MADDE 49- Kusurlu ve hukuka aykırı bir fiille başkasına zarar veren, bu zararı gidermekle yükümlüdür. Zarar verici fiili yasaklayan bir hukuk kuralı bulunmasa bile, ahlaka aykırı bir fiille başkasına kasten zarar veren de, bu zararı gidermekle yükümlüdür.
MADDE 50- Zarar gören, zararını ve zarar verenin kusurunu ispat yükü altındadır.
Uğranılan zararın miktarı tam olarak ispat edilemiyorsa hâkim, olayların olağan akışını ve zarar görenin aldığı önlemleri göz önünde tutarak, zararın miktarını hakkaniyete uygun olarak belirler.
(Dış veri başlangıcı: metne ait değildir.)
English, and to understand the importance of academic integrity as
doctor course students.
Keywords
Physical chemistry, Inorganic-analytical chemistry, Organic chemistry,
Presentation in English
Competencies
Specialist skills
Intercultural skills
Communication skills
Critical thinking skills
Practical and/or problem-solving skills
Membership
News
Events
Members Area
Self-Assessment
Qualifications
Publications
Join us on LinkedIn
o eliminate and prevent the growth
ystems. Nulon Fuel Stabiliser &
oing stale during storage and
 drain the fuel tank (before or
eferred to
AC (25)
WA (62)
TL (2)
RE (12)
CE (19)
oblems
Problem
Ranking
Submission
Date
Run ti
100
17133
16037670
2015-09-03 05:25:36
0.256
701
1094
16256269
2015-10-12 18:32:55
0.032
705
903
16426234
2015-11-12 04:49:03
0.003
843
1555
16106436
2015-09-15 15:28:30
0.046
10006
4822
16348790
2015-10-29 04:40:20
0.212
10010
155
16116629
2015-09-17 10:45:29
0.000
MADDE 56- Hâkim, bir kimsenin bedensel bütünlüğünün zedelenmesi durumunda, olayın özelliklerini göz önünde tutarak, zarar görene uygun bir miktar paranın manevi tazminat olarak ödenmesine karar verebilir. Ağır bedensel zarar veya ölüm hâlinde, zarar görenin veya ölenin yakınlarına da manevi tazminat olarak uygun bir miktar paranın ödenmesine karar verilebilir.
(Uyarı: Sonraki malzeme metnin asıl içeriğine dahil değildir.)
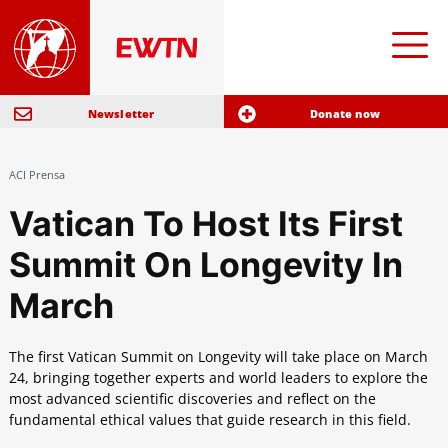
Newsletter
Donate now
ACI Prensa
Vatican To Host Its First
Summit On Longevity In
March
The first Vatican Summit on Longevity will take place on March
24, bringing together experts and world leaders to explore the
most advanced scientific discoveries and reflect on the
fundamental ethical values ​​that guide research in this field.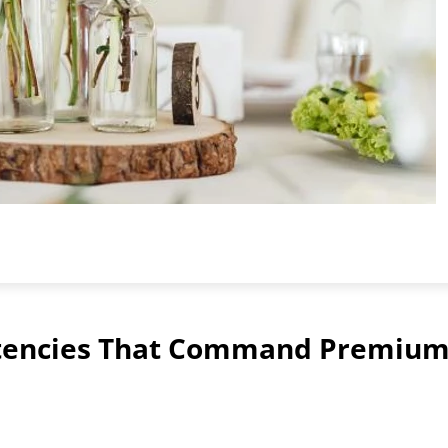
tencies That Command Premiu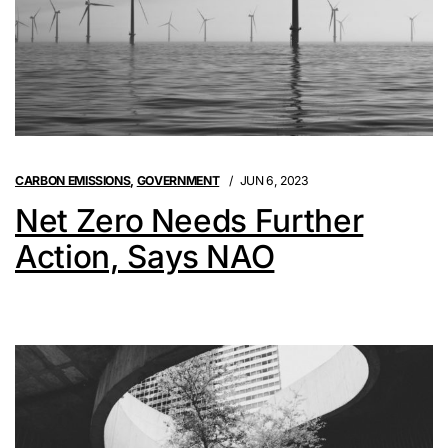
CARBON EMISSIONS
,
GOVERNMENT
JUN 6, 2023
Net Zero Needs Further
Action, Says NAO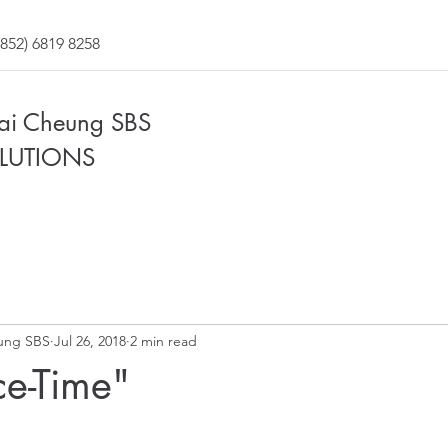
852) 6819 8258
Fai Cheung SBS
LUTIONS
ung SBS
Jul 26, 2018
2 min read
e-Time"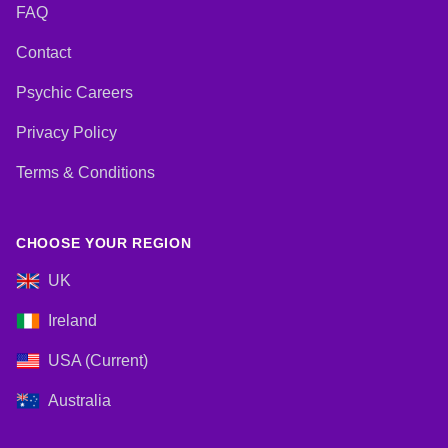
FAQ
Contact
Psychic Careers
Privacy Policy
Terms & Conditions
CHOOSE YOUR REGION
UK
Ireland
USA (Current)
Australia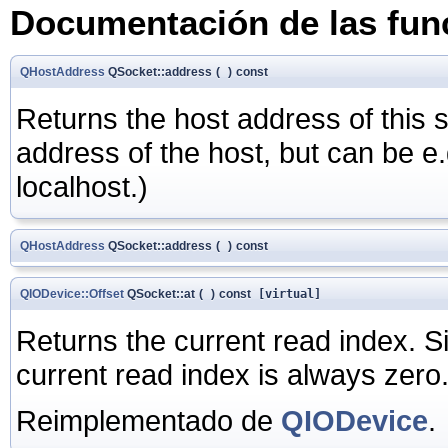
Documentación de las fu
QHostAddress
QSocket::address
(
)
const
Returns the host address of this s
address of the host, but can be e.
localhost.)
QHostAddress
QSocket::address
(
)
const
QIODevice::Offset
QSocket::at
(
)
const
[virtual]
Returns the current read index. 
current read index is always zero
Reimplementado de
QIODevice
.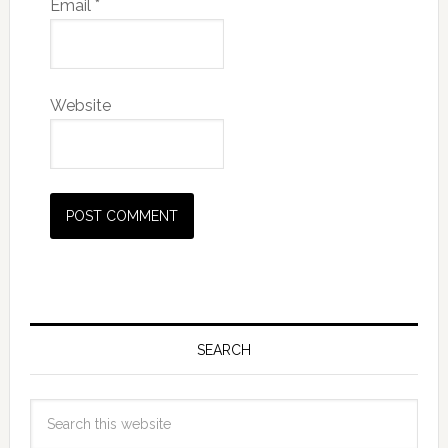
Email
*
Website
SEARCH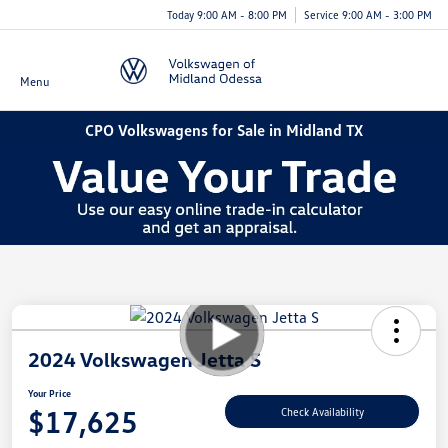
Today 9:00 AM - 8:00 PM
Service 9:00 AM - 3:00 PM
Menu
CPO Volkswagens for Sale in Midland TX
2024 Volkswagen Jetta S
Your Price
$17,625
Check Availability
MADDE 57- Gerçek olmayan haberlerin yayılması veya bu tür ilanların yapılması ya da dürüstlük kurallarına aykırı diğer davranışlarda bulunulması yüzünden müşterileri azalan veya onları kaybetme tehlikesiyle karşılaşan kişi, bu davranışlara son verilmesini ve kusurun varlığı hâlinde zararının giderilmesini isteyebilir. Ticari işlere ait haksız rekabet hakkında Türk Ticaret Kanunu hükümleri saklıdır.” hükümlerine haizdir.
Yargılama aşamasında taraflarca usulüne uygun olarak ileri sürülen deliller toplanılmış, dosya bilirkişiye tevdii edilerek rapor alınmış olup alınan 03.08.2018 tarihli bilirkişi ve 17.06.2019 tarihli ek bilirkişi raporlarında, davalı asilin başka bir iş yerinde çalıştığı dönemde, davacı şirketin gelirlerinde bir azalmaya neden olmadığı belirtilmiştir.
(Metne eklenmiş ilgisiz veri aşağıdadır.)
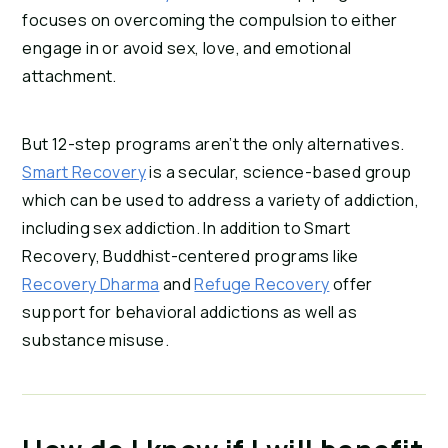
focuses on overcoming the compulsion to either 
engage in or avoid sex, love, and emotional 
attachment.
But 12-step programs aren’t the only alternatives. 
Smart Recovery
 is a secular, science-based group 
which can be used to address a variety of addiction, 
including sex addiction. In addition to Smart 
Recovery, Buddhist-centered programs like 
Recovery Dharma
 and 
Refuge Recovery
 offer 
support for behavioral addictions as well as 
substance misuse.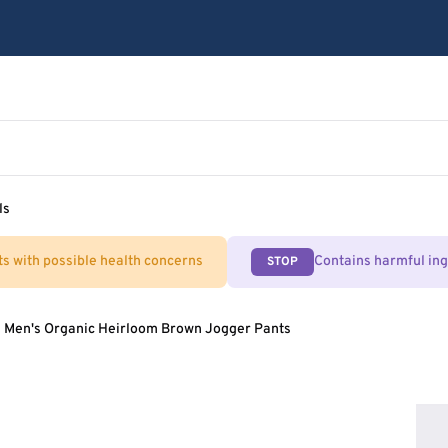
ls
ts with possible health concerns
Contains harmful in
STOP
Men's Organic Heirloom Brown Jogger Pants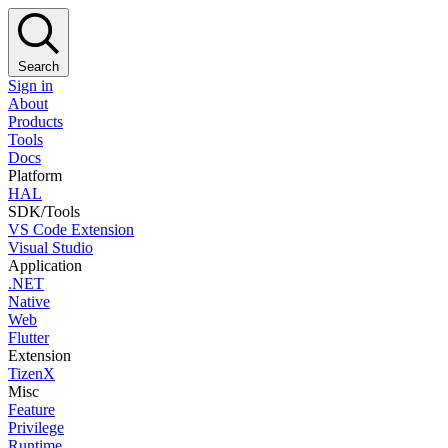
Search
Sign in
About
Products
Tools
Docs
Platform
HAL
SDK/Tools
VS Code Extension
Visual Studio
Application
.NET
Native
Web
Flutter
Extension
TizenX
Misc
Feature
Privilege
Runtime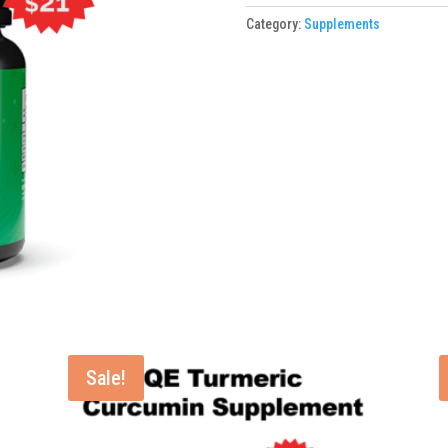
1
Category:
Supplements
Bottle
quantity
Sale!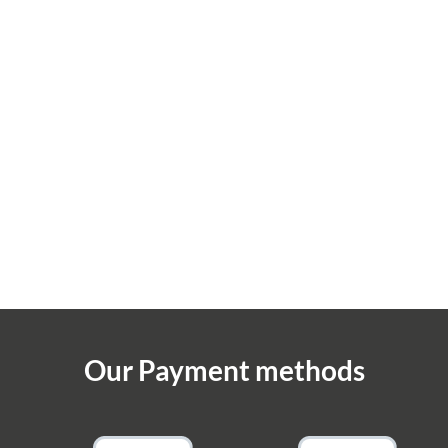
Our Payment methods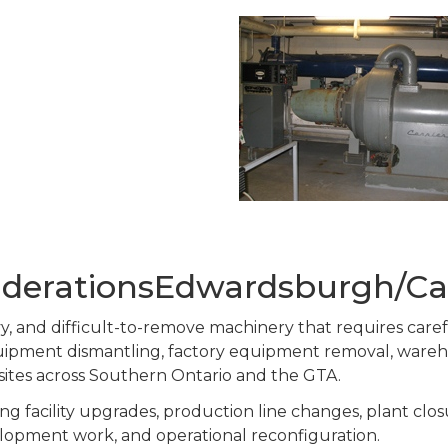
siderationsEdwardsburgh/Ca
eavy, and difficult-to-remove machinery that requires car
equipment dismantling, factory equipment removal, ware
 sites across Southern Ontario and the GTA.
g facility upgrades, production line changes, plant clos
lopment work, and operational reconfiguration.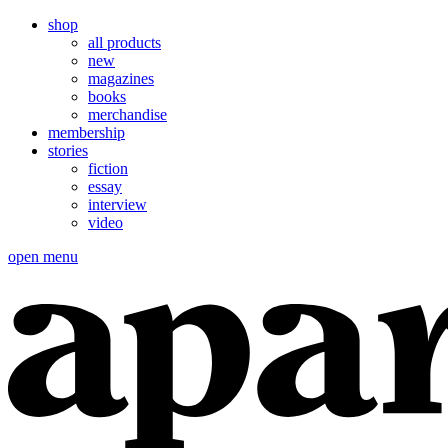
shop
all products
new
magazines
books
merchandise
membership
stories
fiction
essay
interview
video
open menu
Dosyadaki bilgi ve belgeler, bilirkişi raporları, Yasal mevzuat hepbirlikte değerlendirildiğinde; taraflar arasında yazılı bir iş akdi sözleşmesi imzalanıp aykırı davranış halinde davalının ödeyeceği cezai şart miktarı yazılı olarak kararlaştırılmış ise de davalı asilin eğitimi, yaptığı işin niteliği ve önemi dikkate alındığında, çok nitelikli ve karar verici, yön tayin edici bir konumda olmaması, yazılı olarak kararlaştırılan cezai şartın tek taraflı ve genel işlem şartı niteliğinde hazırlanıp karşı tarafla müzakere edilmeyip imzalanmak zorunda bırakılması, bu haliyle de Borçlar Kanunu hükümlerine göre geçersiz oluşu, aksi durumda da cezai şart istenebilmesi için davacı şirketin maddi bir zararının olması gerektiği, dosyadaki bilirkişi raporunda ise davacı şirketin, karlılığında bir değişikliğin olmadığının tespit edilmesi, son olarak ise manevi tazminatın zarar ve diğer koşullarının gerçekleşmemesi sebebiyle karşısında davanın reddine karar verilerek aşağıdaki şekilde hüküm kurulmuştur.
G.D: Gerekçesi yukarıda açıklandığı üzere;
1-Davacının davasının REDDİNE
2- 492 Sayılı yasa gereğince alınması gereken 44,40 TL harcın dava açılılıkken peşin alınan 532,82 TL harçtan mahsubu ile geriye kalan 488,42 TL harcın kararın kesinleşmesini müteakip talep halinde davacıya iadesine ,
3- Davalı taraf kendini vekil ile temsil ettirdiğinden Av. As. Üc. Tarifesi gereğince taktir olanan 3.744,00TL vekalet ücretinin davacıdan alınarak davalıya verilmesine ,
4- Davacı tarafından yapılan yargılama giderlerinin kendi üzerine bırakılmasına ,
5- Kullanılmayan gider avansının karar kesinleştiğinde ve talep halında yatıran tarafa iadesine,
Dair, davacı ve davalı vekilinin yüzüne karşı, gerekçeli kararın tebliğinden itibaren 2 hafta içerisinde Bölge Adliye Mahkemesine gönderilmek üzere mahkememize hitaben yazılmış, mahkememize ya da en yakın Asliye Ticaret Mahkemesine verilecek bir dilekçe ile gidilebilecek İSTİNAF yolu açık olmak üzere verilen karar açıkça okunup usulen anlatıldı.

Katip …
¸e-imzalıdır

Hakim …
¸e-imzalıdır

¸Bu evrak 5070 sayılı Yasa gereğince elektronik olarak imzalanmıştır.